I have just completed my first really challenging (for me) UNIX shell script and I'm quite proud of myself. I run the Mac section of a very cross-platform lab at an art school in New York. We have all the Macs using network home accounts authenticating on a Mac OS X Server and mounting on an NFS mount point run from a Linux box (it's a long story). Sometimes, it's really convenient for me to have a standard flat BSD passwd file to give to the UNIX SysAdmin so we can sync up the user data between Mac and UNIX. The flat file is also very handy to have around if anything goes wrong with your user database. It can be used to very easily rebuild that database in the event of a catasrophe. Or if you just want to rebuild your server for fun without re-entering all the users and their passwords by hand.
Back in the NetInfo days this was no problem -- use nidump to generate just such a file directly from the NetInfo DB. As of Panther, however, Mac OS X Server uses LDAP exclusively for network home accounts. But I still need that flat file. Apple provides a command-line command called dscl, which will output certain data from the LDAP database, but it will not simply create a flat file like nidump would. So, I've written a script that uses dscl, foreach and (of all things) awk to create a passwd file from the LDAP database. I realize it's very sloppy (I'm sorry, but awk is INSANE) but hey, it works. And like I said I'm proud. Maybe someone else can use it. Or perhaps it's possible that I'm the only person in the world who needs to do this.
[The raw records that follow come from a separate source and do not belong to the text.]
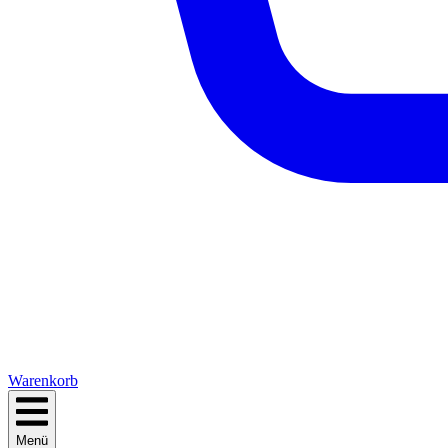
Warenkorb
Menü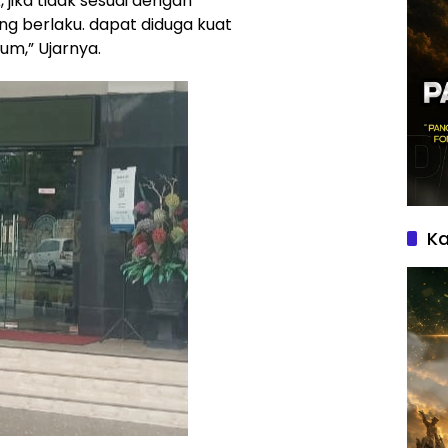
jika tidak sesuai dengan
 berlaku. dapat diduga kuat
m,” Ujarnya.
Ka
To use the script, view the source, then copy and paste all of it into a plain text file. Save it somewhere handy. Make it executable (chmod 755 /Path/To/File). Then just drag it into a Terminal window, hit return and type your password. If you have a large LDAP database, it will take a few minutes ... but when it's done, there will be a file on your Desktop called UserList-FINAL.txt. That's your passwd file!